I wouldn't let the mishap with anesthesia stop me here and hope that others don't either - that was my fear in posting that part of the experience, but just felt it was best to be truthful. It can happen, but very rarely does and in this case the anesthetics are so very short-acting that it's probably not too surprising.

Anyway, they told me I might experience some muscle soreness, and yesterday I did so I just took an NSAID and let it go at that. But today I woke up so sore that I couldn't get out of bed without help. Am taking both a muscle relaxer and NSAIDs today and finally getting a bit of relief. I suspect that it's pretty severe in my case because I've been pretty disabled for the last 3 years and unable to do anything in the way of exercise or fitness.

But it's still severe enought that I've left word with the ECT folks that I won't be able to make the treatment for tomorrow (Wed.). Am hoping to get back on track by Friday.

I just wanted to say that I do hope this works for you and maybe as you go along with the treatments it will get easier since you know what to expect now.

I'm glad that you are coming on to keep us up on how they are going. The more we know, the more we grow.

Hope you start feeling better soon.

Ada

It's now pretty obvious that the muscle soreness and swelling I've had today is not normal. I was in so much pain that I couldn't even raise myself off the bed earlier today. Apparently I've had a bad reaction to one of the drugs - the succhinyl choline specifically. We have a call into the doctor's office and plan to sit down with anesthesia folks to figure out what to do next here. In the meantime all I can do is to wait for it to wear off ...

Good news here is that this has nothing to do with the ECT and is just an independent reaction to one of the drugs being used.

Having talked with anesthesia I understand what happened now and why. The paralytic drug being used succinyl choline (or "sux" as it's often referred to) does have a known side effect of muscle soreness. Those of us who are or were athletes can expect to have that effect compounded by the fact that we have more muscle tissue and its denser as well. The RSD represents yet another level of compounded effect when it further magnifies a new pain signal. So you end up with a more severe case of muscle soreness than other folks will under both of those conditions, but it's not anything that is ever going to escalate into a potentially life-threatening anaphylactic reaction (which was my fear here).

Bottom line is that instead of going 3 times per week I'll probably only be able to go twice or maybe even once a week to give my body enough time to recover in between sessions.

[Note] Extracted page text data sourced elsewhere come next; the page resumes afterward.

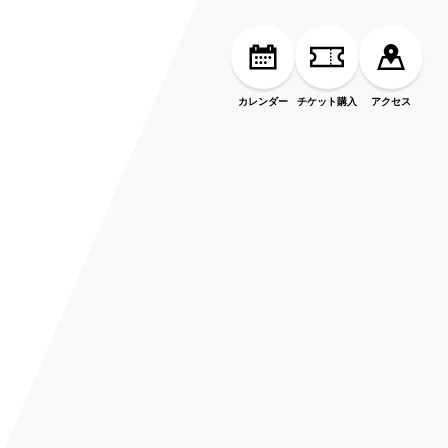
カレンダー
チケット購入
アクセス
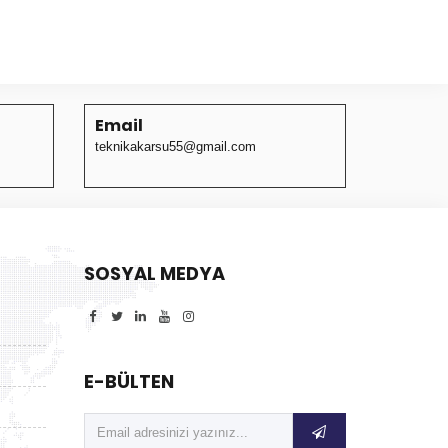
Email
teknikakarsu55@gmail.com
SOSYAL MEDYA
E-BÜLTEN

So I'll head back in Friday AM for my next treatment.

I am happy to report that I have indeed experienced a significant level of pain relief (however temporary it may be at the moment?). We'll see how long this lasts but its a welcome break from the kind of mind-jarring pain I'd been having for a long time prior to all this. It's way too early to be drawing any conclusions here - am just happy to have a rare break and time will tell if it's significant or not.

I"m so happy that it seems to be working at least at the moment! I am also happy that you got the soreness figured out!

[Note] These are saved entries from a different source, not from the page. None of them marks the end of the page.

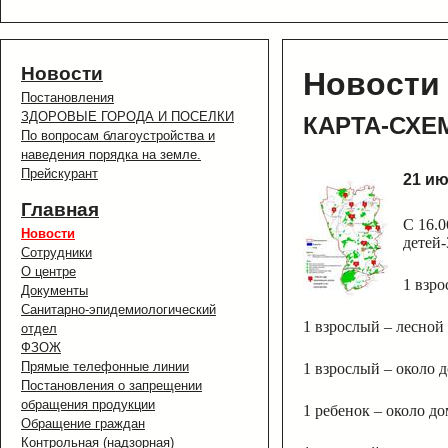
Новости
Новости
Постановления
ЗДОРОВЫЕ ГОРОДА И ПОСЕЛКИ
КАРТА-СХЕМ
По вопросам благоустройства и
наведения порядка на земле.
Прейскурант
21 ию
Главная
C 16.0
Новости
детей-
Сотрудники
О центре
1 взро
Документы
Санитарно-эпидемиологический
1 взрослый – лесной
отдел
ФЗОЖ
Прямые телефонные линии
1 взрослый – около 
Постановления о запрещении
обращения продукции
1 ребенок – около до
Обращение граждан
Контрольная (надзорная)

I have been talking to the hospital were I live, and they are VERY interested in the ECT and RSD thing. They are talking to me alot and we are swapping info back and forth. So I am hoping that maybe if I get them interested enough they might just do a study on it, or something like that. So we will see were I end up with that. YAY!!!! I can't help but be very excited at the prospect of being able to get thins done.

That's terrific! I'm so happy for you!!

You might want to take them (hospital folks you're talking to) a copy of Michael's article and the others he has offered in PDF format. It's a pretty compelling series. Hope this helps.